▸ To do:
Show all lines of the entries in which the word "Chapada" is found.

▸ Stored entries:
▽

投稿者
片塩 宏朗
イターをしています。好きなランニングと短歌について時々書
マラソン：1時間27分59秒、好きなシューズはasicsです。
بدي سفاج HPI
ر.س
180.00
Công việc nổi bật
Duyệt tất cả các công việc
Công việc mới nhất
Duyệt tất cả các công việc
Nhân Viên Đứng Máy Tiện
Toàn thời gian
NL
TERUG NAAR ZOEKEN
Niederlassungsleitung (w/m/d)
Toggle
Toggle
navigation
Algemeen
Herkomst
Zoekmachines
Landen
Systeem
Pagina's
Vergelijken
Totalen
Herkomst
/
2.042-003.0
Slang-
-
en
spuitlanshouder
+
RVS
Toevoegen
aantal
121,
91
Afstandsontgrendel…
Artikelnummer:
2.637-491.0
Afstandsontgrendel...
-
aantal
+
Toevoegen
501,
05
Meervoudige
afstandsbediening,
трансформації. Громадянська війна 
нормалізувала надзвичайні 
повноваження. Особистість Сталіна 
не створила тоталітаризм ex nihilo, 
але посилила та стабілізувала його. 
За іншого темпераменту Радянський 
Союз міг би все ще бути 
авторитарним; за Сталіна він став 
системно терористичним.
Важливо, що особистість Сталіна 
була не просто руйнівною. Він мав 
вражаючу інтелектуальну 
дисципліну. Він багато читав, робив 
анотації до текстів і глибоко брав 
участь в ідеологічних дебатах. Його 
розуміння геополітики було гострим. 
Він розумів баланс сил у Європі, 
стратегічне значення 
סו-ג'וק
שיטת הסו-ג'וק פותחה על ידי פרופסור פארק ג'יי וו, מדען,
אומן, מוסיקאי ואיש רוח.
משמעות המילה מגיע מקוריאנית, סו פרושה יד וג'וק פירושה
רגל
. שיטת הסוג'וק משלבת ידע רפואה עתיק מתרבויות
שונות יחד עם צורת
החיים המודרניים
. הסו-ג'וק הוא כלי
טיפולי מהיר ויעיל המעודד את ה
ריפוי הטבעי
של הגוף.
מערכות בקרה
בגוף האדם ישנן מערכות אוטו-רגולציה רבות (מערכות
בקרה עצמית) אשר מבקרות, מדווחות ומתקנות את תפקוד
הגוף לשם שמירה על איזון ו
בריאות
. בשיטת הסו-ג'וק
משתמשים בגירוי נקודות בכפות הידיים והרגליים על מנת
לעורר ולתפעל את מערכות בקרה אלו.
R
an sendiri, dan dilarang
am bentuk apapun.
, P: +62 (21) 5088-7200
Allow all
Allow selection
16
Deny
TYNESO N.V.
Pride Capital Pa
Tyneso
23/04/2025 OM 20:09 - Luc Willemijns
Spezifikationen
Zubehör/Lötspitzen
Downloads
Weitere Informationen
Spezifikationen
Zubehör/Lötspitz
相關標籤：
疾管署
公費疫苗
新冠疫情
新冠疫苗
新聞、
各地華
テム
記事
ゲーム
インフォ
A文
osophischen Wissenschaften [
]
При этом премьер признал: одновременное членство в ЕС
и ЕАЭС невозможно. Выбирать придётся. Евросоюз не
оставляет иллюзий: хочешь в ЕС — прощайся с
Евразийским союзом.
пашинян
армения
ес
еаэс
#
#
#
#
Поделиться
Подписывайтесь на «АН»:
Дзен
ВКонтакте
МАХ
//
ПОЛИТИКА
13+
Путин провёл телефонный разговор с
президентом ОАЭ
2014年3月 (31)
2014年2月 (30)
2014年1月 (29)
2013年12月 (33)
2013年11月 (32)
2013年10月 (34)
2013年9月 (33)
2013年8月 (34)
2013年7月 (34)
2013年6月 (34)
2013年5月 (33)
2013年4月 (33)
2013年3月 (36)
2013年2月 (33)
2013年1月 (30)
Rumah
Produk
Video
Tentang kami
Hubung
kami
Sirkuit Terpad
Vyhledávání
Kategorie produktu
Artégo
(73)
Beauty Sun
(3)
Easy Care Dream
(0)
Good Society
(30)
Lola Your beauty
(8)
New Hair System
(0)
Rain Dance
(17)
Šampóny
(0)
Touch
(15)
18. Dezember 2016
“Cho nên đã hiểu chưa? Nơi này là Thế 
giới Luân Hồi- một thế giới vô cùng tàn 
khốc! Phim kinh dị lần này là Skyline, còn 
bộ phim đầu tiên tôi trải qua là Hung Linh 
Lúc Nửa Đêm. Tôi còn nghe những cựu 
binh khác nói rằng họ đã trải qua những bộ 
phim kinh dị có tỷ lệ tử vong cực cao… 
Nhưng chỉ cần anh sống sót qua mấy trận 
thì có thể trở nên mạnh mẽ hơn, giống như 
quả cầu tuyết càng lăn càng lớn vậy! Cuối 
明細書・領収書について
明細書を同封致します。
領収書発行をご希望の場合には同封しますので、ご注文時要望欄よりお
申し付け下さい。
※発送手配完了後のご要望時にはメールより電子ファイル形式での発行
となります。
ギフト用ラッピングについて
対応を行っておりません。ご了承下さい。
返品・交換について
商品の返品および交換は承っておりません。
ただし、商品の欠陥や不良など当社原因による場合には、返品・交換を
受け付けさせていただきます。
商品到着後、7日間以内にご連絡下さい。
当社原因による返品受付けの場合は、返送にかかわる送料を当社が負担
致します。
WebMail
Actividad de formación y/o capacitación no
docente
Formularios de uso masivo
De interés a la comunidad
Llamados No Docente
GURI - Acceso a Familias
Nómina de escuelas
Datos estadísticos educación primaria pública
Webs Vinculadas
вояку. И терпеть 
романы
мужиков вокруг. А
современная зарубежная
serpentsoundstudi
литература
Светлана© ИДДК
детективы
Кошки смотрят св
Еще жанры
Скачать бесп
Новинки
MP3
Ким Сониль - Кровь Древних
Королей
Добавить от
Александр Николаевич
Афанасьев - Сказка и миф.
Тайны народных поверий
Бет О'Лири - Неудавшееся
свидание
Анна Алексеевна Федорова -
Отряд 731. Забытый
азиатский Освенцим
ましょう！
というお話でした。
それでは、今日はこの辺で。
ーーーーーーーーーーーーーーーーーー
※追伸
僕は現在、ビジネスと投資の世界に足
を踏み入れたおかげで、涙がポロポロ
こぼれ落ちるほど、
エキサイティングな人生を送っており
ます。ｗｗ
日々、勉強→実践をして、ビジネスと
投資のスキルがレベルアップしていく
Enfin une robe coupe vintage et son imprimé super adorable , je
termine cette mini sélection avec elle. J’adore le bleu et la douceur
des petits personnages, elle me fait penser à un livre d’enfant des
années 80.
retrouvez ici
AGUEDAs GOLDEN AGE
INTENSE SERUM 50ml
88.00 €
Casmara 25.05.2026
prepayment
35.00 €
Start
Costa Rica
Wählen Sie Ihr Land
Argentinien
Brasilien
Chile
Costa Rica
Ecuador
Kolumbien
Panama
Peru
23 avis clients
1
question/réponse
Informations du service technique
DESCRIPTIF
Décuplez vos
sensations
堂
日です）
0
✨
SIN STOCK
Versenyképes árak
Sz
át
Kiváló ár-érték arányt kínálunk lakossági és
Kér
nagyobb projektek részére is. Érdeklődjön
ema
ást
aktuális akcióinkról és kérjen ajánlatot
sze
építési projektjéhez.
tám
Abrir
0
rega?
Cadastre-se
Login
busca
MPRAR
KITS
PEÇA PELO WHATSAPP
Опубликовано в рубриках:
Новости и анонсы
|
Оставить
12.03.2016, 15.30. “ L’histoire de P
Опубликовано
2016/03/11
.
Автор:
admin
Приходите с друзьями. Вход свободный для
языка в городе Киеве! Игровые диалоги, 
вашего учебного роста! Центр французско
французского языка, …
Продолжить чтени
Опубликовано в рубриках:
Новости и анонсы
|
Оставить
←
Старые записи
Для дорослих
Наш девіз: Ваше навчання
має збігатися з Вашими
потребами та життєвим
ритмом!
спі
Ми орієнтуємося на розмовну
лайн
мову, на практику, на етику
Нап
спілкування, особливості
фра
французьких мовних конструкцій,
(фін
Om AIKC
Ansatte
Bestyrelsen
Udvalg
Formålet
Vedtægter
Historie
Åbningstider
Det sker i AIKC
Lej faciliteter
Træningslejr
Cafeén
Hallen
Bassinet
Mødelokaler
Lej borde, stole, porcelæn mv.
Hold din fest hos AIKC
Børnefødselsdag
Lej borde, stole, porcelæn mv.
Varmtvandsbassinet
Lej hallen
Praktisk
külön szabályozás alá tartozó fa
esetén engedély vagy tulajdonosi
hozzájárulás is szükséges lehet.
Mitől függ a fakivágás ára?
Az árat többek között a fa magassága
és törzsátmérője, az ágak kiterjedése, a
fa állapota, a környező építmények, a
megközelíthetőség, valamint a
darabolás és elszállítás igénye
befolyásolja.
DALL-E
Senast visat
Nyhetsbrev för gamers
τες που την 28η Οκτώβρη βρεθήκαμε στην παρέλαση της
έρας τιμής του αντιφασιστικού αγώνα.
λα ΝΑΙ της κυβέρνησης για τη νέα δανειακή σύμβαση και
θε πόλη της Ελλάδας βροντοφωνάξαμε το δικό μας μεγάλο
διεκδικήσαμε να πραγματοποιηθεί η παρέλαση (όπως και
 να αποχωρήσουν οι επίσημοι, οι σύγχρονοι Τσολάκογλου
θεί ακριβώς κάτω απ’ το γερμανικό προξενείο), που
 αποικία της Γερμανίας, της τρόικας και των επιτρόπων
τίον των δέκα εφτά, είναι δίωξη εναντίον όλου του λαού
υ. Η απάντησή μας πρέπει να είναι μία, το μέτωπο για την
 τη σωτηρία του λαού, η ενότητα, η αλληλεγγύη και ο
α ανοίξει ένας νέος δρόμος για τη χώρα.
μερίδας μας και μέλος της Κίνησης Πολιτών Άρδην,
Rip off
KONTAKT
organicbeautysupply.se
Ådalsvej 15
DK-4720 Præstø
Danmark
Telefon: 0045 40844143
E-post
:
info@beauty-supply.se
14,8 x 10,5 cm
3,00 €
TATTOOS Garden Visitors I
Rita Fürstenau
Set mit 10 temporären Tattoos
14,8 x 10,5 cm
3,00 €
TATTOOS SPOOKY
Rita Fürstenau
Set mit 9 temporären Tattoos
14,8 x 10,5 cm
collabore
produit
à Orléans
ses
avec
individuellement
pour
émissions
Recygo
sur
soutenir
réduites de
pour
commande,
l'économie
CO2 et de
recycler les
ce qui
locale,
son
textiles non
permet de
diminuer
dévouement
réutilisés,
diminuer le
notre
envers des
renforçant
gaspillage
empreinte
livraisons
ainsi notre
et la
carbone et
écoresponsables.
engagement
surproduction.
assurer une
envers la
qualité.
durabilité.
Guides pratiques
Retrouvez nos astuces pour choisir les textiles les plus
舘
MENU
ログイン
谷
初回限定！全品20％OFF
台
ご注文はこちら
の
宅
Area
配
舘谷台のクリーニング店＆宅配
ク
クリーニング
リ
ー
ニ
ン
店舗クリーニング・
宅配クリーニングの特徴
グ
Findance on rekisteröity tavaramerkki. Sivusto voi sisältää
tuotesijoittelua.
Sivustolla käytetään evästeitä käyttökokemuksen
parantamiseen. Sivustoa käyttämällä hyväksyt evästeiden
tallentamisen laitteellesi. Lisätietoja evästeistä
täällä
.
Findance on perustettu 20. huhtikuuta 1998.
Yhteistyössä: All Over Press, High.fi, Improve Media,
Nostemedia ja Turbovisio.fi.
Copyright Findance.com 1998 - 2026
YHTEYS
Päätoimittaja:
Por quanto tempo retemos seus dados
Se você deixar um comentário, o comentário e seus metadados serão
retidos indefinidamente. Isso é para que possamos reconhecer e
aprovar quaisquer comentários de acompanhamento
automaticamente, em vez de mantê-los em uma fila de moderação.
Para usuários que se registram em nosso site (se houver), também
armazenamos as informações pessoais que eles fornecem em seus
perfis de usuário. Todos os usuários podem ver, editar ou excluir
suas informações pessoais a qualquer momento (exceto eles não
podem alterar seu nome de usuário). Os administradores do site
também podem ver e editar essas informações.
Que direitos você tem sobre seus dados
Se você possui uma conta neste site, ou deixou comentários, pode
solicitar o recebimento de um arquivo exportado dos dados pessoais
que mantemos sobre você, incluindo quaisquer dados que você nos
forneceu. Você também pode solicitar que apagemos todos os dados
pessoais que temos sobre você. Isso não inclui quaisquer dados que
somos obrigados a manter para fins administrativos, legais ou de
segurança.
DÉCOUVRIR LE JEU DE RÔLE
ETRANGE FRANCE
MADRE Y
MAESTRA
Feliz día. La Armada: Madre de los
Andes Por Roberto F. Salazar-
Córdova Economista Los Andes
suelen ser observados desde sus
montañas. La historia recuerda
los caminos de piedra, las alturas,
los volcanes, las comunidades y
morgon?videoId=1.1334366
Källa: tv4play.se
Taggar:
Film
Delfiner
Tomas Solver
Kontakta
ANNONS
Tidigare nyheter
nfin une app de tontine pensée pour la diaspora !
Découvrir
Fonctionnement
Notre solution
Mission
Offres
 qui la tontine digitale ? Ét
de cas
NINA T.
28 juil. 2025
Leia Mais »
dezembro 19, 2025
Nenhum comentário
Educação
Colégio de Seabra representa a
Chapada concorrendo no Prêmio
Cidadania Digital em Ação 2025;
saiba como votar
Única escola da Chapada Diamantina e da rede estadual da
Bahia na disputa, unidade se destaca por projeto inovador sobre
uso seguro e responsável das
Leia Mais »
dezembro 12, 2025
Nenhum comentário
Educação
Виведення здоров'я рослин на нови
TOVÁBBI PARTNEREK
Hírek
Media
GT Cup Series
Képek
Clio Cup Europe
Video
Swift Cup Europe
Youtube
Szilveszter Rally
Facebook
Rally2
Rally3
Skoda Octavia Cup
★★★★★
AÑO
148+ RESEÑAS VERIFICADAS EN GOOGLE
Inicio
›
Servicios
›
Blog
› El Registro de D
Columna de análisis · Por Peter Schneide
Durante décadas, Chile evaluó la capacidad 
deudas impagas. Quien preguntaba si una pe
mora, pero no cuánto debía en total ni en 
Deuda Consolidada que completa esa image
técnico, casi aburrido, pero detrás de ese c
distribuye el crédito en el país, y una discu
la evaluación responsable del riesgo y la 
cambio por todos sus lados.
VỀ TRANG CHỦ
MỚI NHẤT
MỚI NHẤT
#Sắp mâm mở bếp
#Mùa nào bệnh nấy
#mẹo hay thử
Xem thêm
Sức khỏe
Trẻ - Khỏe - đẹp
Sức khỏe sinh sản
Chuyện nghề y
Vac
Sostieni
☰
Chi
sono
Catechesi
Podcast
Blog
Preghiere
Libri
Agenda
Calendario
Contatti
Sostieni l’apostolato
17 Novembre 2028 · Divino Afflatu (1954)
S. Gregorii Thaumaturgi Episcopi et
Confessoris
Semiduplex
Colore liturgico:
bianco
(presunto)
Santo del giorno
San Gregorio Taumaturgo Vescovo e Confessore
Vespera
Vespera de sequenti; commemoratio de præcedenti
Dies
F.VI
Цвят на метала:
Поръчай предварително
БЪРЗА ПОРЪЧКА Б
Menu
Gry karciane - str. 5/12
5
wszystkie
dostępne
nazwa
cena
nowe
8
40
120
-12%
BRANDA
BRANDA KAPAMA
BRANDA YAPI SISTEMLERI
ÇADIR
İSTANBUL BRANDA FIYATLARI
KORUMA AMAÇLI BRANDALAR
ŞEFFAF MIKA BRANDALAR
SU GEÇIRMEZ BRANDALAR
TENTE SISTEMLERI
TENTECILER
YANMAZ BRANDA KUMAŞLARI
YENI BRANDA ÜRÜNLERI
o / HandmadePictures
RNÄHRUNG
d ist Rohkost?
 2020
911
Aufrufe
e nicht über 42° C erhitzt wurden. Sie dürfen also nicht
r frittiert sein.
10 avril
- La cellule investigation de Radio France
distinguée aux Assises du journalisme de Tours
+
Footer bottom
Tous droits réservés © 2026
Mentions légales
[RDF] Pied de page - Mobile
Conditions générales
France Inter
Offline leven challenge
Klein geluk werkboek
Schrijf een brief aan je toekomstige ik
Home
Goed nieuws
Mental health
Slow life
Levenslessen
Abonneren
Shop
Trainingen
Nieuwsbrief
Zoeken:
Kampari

△

▸ The completed task:
Chapada concorrendo no Prêmio
Única escola da Chapada Diamantina e da rede estadual da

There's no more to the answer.